The code to do this depends on the data source. In this example, we can modify the batches function to ingest all UK Tariff commodity codes from a public CSV file hosted on the department’s Public Data API. This example uses iterables heavily to avoid loading the entire batch into memory at once.

import csv
import io

import requests

from pg_bulk_ingest import to_file_like_object

def batches(high_watermark):
   url = 'https://data.api.trade.gov.uk/v1/datasets/uk-tariff-2021-01-01/versions/latest/tables/commodities-report/data?format=csv'
   with requests.get(url, stream=True) as response:
      chunks_iter = response.iter_content(65536)
      chunks_file = to_file_like_obj(chunks_iter, bytes)
      lines = io.TextIOWrapper(chunks_file, encoding="utf-8", newline="")
      dicts = csv.DictReader(lines)
      tuples = ((d['commodity__code'], d['commodity__suffix'], d['commodity__description']) for d in dicts)
      yield None, None, (
         (table, t) for t in tuples
      )

Modify the asset to ingest only on change

If necessary, the asset can be modified to ingest data only if it something has changed. How this is done depends on the source - it must support some mechanism of detecting that something has changed since the previous ingest.

In the above example, each dataset in the Public Data API has a “version”, and a mechanism for finding the latest version. The “high watermark” can be used to only ingest data if the latest version is greater than the version previously ingested.

import re

def batches(high_watermark):
   # Find latest version
   url = 'https://data.api.trade.gov.uk/v1/datasets/uk-tariff-2021-01-01/versions/{version}/tables/commodities-report/data?format=csv'
   response = requests.get(url.format(version='latest'), allow_redirects=False)
   latest_version = re.match(r'^.*v(\d+\.\d+\.\d+).*$', response.headers['Location']).groups()[0].split('.')
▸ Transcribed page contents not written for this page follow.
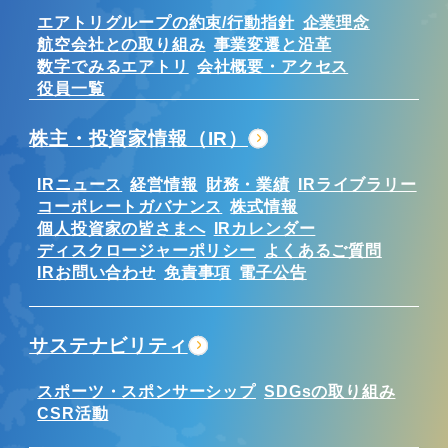
エアトリグループの約束/行動指針
企業理念
航空会社との取り組み
事業変遷と沿革
数字でみるエアトリ
会社概要・アクセス
役員一覧
株主・投資家情報（IR）
IRニュース
経営情報
財務・業績
IRライブラリー
コーポレートガバナンス
株式情報
個人投資家の皆さまへ
IRカレンダー
ディスクロージャーポリシー
よくあるご質問
IRお問い合わせ
免責事項
電子公告
サステナビリティ
スポーツ・スポンサーシップ
SDGsの取り組み
CSR活動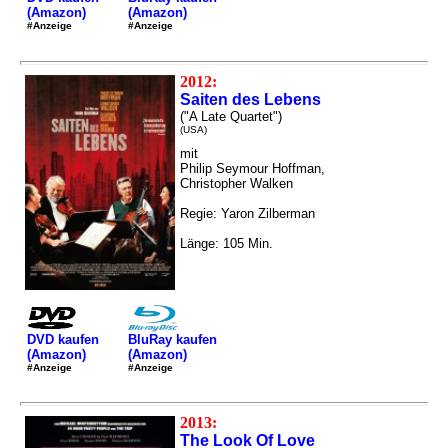
(Amazon)
(Amazon)
#Anzeige
#Anzeige
2012:
Saiten des Lebens
("A Late Quartet")
(USA)
mit
Philip Seymour Hoffman,
Christopher Walken
Regie: Yaron Zilberman
Länge: 105 Min.
DVD kaufen
BluRay kaufen
(Amazon)
(Amazon)
#Anzeige
#Anzeige
2013:
The Look Of Love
   # If we have ingested this version or later, do nothing
   if high_watermark is not None and high_watermark >= latest_version:
       return

   # Otherwise, ingest all the data from this version
   with requests.get(url.format(version='v' + '.'.join(latest_version)), stream=True) as response:
      chunks_iter = response.iter_content(65536)
      chunks_file = to_file_like_obj(chunks_iter, bytes)
      lines = io.TextIOWrapper(chunks_file, encoding="utf-8", newline="")
      dicts = csv.DictReader(lines)
      tuples = ((d['commodity__code'], d['commodity__suffix'], d['commodity__description']) for d in dicts)
      yield latest_version, None, (
         (table, t) for t in tuples
      )

Incremental assets

The above examples replace all the data in the existing table on every ingest. This is not always desirable. However, if a data source has some mechanism to fetch only data that has not yet been fetched then pg-bulk-ingest can be used to ingest from this source incrementally, i.e. on each ingest add to the exist data rather than replace it.